Je sursautai et levai les yeux, réalisant que je n'étais plus seul dans la pièce.
- Tavarez, fis-je avec une esquisse de sourire.
- Voici le repas que j'ai cuisiné à partir des ingrédients du marché de ce matin. Comme toujours, je garantis de ma vie qu'il n'y a aucun pois...
- Je te fais confiance, la coupai-je en prenant le plateau entre mes mains. Merci.
Je me rassis à mon bureau, commençant à manger pour satisfaire mon estomac qui criait famine, tandis que la jeune fille rajoutait du bois dans la cheminée. Ce qu'elle faisait était tout à fait inutile, et elle le savait, puisqu'une domestique était passée un quart d'heure auparavant pour raviver le feu, mais c'était une habitude qu'elle avait prise. Lorsque je lui en avais demandé la raison, elle m'avait simplement répondu : « vous vivez entouré de fauves ; avoir un agneau qui ne vous veut aucun mal dans votre arène apaisera un tant soit peu votre solitude ».
J'avais rencontré cette jeune fille il y avait quatre ans de cela, dans une ferme. Je me souviendrai toujours de la première fois où j'avais entendu sa voix, et pour cause : elle m'avait insulté. Car Tavarez n'était autre que Yasmine, la précieuse cousine de mon épouse – et également celle que cette dernière considérait comme sa sœur.

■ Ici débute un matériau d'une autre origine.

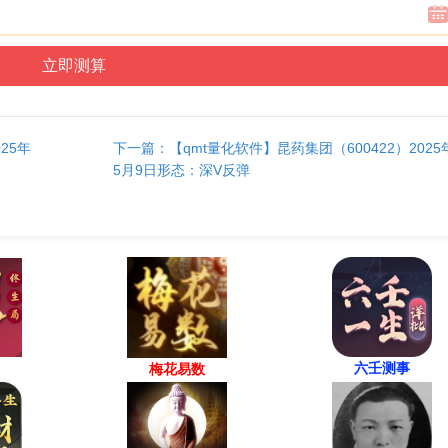
25年
下一篇：【qmt量化软件】昆药集团（600422）2025
5月9日形态：深V反弹
六壬测事
梅花易数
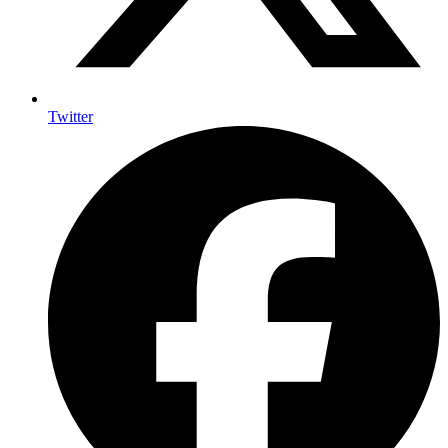
Twitter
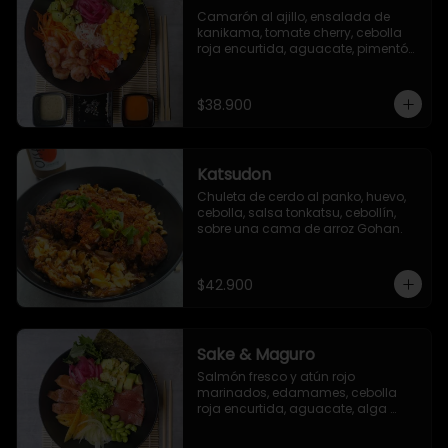
Camarón al ajillo, ensalada de 
kanikama, tomate cherry, cebolla 
roja encurtida, aguacate, pimentón 
asado, lechuga romana, maíz 
dulce, zanahoria y ajonjolí.
$38.900
Katsudon
Chuleta de cerdo al panko, huevo, 
cebolla, salsa tonkatsu, cebollín, 
sobre una cama de arroz Gohan.
$42.900
Sake & Maguro
Salmón fresco y atún rojo 
marinados, edamames, cebolla 
roja encurtida, aguacate, alga 
seaweed, mango, pepino encurtido, 
alga nori, ajonjolí, togarashi y salsa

- Wyer, déclara-t-elle en abandonnant sa place de domestique, reprenant celle de belle-sœur. J'ai quelque chose à vous dire.
- Je t'écoute.
- Avez-vous entendu parler de la disparition de mon cousin, votre beau-frère, le jeune Havin De Carmin ?
Je fronçai les sourcils. Havin ?
- On ne m'avait jamais reporté une telle chose, grondai-je avec une pointe d'inquiétude. Je n'ai jamais eu l'honneur de le rencontrer, mais il était très cher à Ezilly. Qu'en est-il ?
- C'est moi qui l'ai aidé à s'enfuir, me confia-t-elle comme une enfant avouant une bêtise à ses parents. Il est venu me voir il y a une semaine, et m'a appris qu'il se faisait maltraiter par son frère aîné. Alors je lui ai donné de l'argent, et lui ai indiqué de se cacher dans le convoi qui devait aller chercher Ezi... Mais sa mère est très malade et son absence la rend encore plus faible. J'ai peur qu'elle meure à cause de mon erreur...
Je pâlis et me redressai, ignorant mon assiette qui était pourtant si appétissante. L'image de mon père rendant son dernier souffle dans mes bras me traversa l'esprit, et je frémis. Ezilly tenait à cette femme, qui avait été, avec Havin, son seul soutien lorsqu'elle avait été arrachée à sa vie. Elle ne devait pas mourir...
- Je te décharge de toutes tes fonctions. Je me nourrirai par mes propres moyens. Toi, va rassurer cette femme en lui disant que son fils sera bientôt de retour et que le Prince en personne veillera à ce que rien ne lui arrive. Ezilly arrive dans quelques jours, Havin sera sûrement avec elle. Ne t'en fais pas pour ta tante... Je vais lui envoyer les meilleurs médecins de Weldriss, alors ne la laisse pas mourir.
- Merci, Wyer, me sourit-elle avec reconnaissance. Mais vous ?
- Moi ? Et bien... Je crois qu'il est temps que je prépare cette arène à accueillir mon épouse.